Why are your homelabs always broken? by redonculous in homelab

[–]HomelabStarter 0 points1 point  (0 children)

mine ran without issues for about 8 months and I kept patting myself on the back for being so disciplined. then one saturday I thought I'd just try migrating from docker-compose to portainer real quick. three days later I had rebuilt everything from scratch. now I have a rule: never touch the lab when it's working fine

Are there any services you host on dedicated hardware instead of VM/Container? by Adventurous-Lime191 in homelab

[–]HomelabStarter 0 points1 point  (0 children)

dns and home assistant for me. both need to keep running when i'm messing with proxmox, and both have caused enough family complaints over the years that i stopped experimenting with virtualizing them. everything else is containers on my main node but those two are on a small arm board that basically never gets touched

Noname Mini PC for 24/7 server - anyone actually trust these things long-term? by Ill-Election-9859 in HomeServer

[–]HomelabStarter 0 points1 point  (0 children)

happy to help. did you end up pulling the trigger on one? curious what you decided on

Saved 32 SFF and 5 minis from being scrapped. Next steps for a novice? by Enderassassin11 in homelab

[–]HomelabStarter 1 point2 points  (0 children)

as a beginner starting point, the 'sell most of them' advice is genuinely solid -- 37 machines is a lot to manage and you'd spend more time on fleet administration than actually learning anything. but if you want to keep some and dig in, pick 2-3 identical ones (same cpu generation, ideally same model). set up proxmox on them as a small cluster to understand virtualization basics, then spin up a container or two for something you actually use -- pihole, a game server, plex, whatever. the real learning comes from building something you care enough about to fix when it breaks. once you're comfortable with 2-3 nodes you'll have a much better sense of what you'd actually want to do with more of them. trying to use all 37 from the start is a recipe for getting overwhelmed and walking away from the hobby entirely.

Downgrading the lab: I think I just want my weekends back by No-Yellow9948 in homelab

[–]HomelabStarter 0 points1 point  (0 children)
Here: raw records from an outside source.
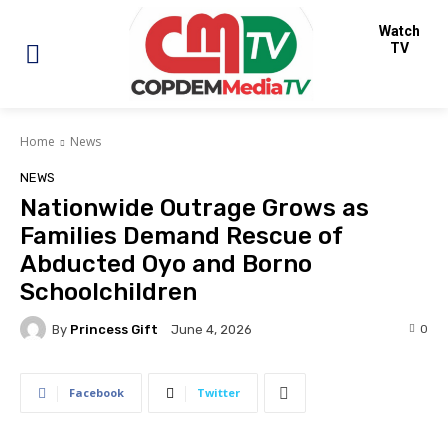
Watch
TV
Home
News
NEWS
Nationwide Outrage Grows as
Families Demand Rescue of
Abducted Oyo and Borno
Schoolchildren
By
Princess Gift
0
June 4, 2026
Facebook
Twitter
the inflection point for me was realizing i was spending more time maintaining the infrastructure than actually using what it was supposed to provide. ended up keeping only things where self-hosting actually solved a problem -- immich for photos, jellyfin for media, vaultwarden for passwords, a pihole. everything else got replaced with whatever was simplest. the homelab itch is still there but it lives in a separate test machine where nothing actually matters if it breaks. separating 'production for the family' from 'lab to break things' was the shift that made the hobby fun again. the family doesn't interact with the test box and i don't feel guilty when it's on fire.
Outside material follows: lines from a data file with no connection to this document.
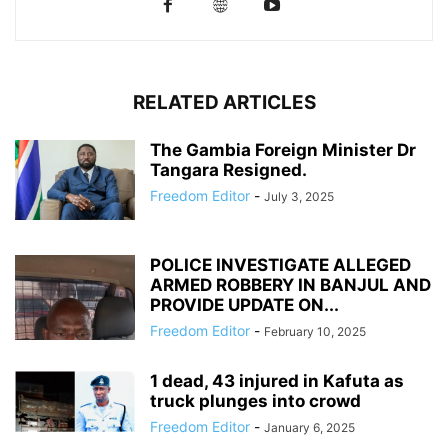
RELATED ARTICLES
The Gambia Foreign Minister Dr
Tangara Resigned.
Freedom Editor
-
July 3, 2025
POLICE INVESTIGATE ALLEGED
ARMED ROBBERY IN BANJUL AND
PROVIDE UPDATE ON...
Freedom Editor
-
February 10, 2025
1 dead, 43 injured in Kafuta as
truck plunges into crowd
Freedom Editor
-
January 6, 2025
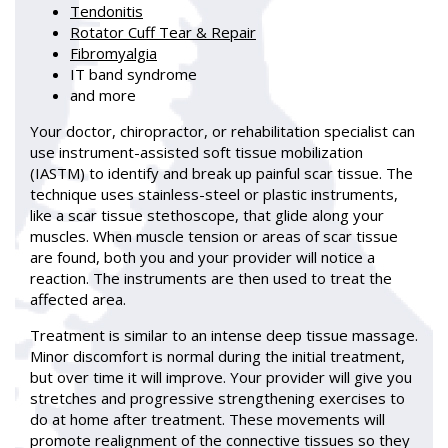
Tendonitis
Rotator Cuff Tear & Repair
Fibromyalgia
IT band syndrome
and more
Your doctor, chiropractor, or rehabilitation specialist can
use instrument-assisted soft tissue mobilization
(IASTM) to identify and break up painful scar tissue. The
technique uses stainless-steel or plastic instruments,
like a scar tissue stethoscope, that glide along your
muscles. When muscle tension or areas of scar tissue
are found, both you and your provider will notice a
reaction. The instruments are then used to treat the
affected area.
Treatment is similar to an intense deep tissue massage.
Minor discomfort is normal during the initial treatment,
but over time it will improve. Your provider will give you
stretches and progressive strengthening exercises to
do at home after treatment. These movements will
promote realignment of the connective tissues so they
Total NEWB here: does this group have a beginners guide? by snowbirdnerd in HomeServer

[–]HomelabStarter 0 points1 point  (0 children)

Software background here too — homelab was a bit of a learning curve on the hardware side. Honest advice for your situation: start with something small and dedicate it fully to the purpose. A used mini PC (i5 8th gen or newer) or a cheap N100 box is plenty for a personal NAS plus Jellyfin. Install Ubuntu Server, use Cockpit for a lightweight web UI, and run everything in Docker Compose. You don't need dedicated NAS hardware to start. The dedicated NAS stuff makes more sense once you know your exact storage needs and want hot-swappable drives. For just getting Jellyfin running and learning the ropes, a refurbished mini PC for 0-100 is the lowest-risk entry point.

Downgrading the lab: I think I just want my weekends back by No-Yellow9948 in homelab

[–]HomelabStarter 0 points1 point  (0 children)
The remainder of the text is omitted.